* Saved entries
****************

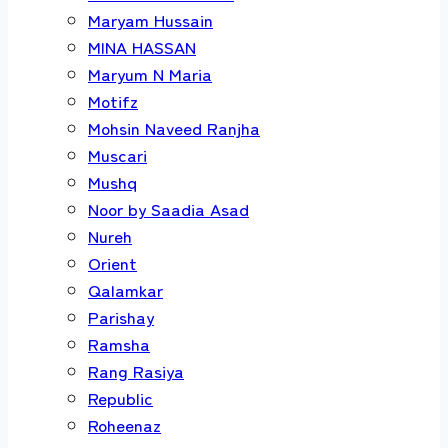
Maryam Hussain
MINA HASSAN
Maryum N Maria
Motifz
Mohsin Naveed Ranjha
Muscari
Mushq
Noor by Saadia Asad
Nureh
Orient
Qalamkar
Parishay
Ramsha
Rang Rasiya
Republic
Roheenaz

****************

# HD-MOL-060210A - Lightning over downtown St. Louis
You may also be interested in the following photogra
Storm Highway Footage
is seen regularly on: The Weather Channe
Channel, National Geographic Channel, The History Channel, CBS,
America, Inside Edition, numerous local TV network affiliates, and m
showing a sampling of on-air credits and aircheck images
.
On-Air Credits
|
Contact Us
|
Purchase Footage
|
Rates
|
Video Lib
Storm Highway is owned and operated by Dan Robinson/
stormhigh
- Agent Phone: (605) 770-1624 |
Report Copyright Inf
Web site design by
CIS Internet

****************

* Exercise instructions
Above are the records; report each line in them that includes the word "Footage".

* Output for this task
Storm Highway Footage
Purchase Footage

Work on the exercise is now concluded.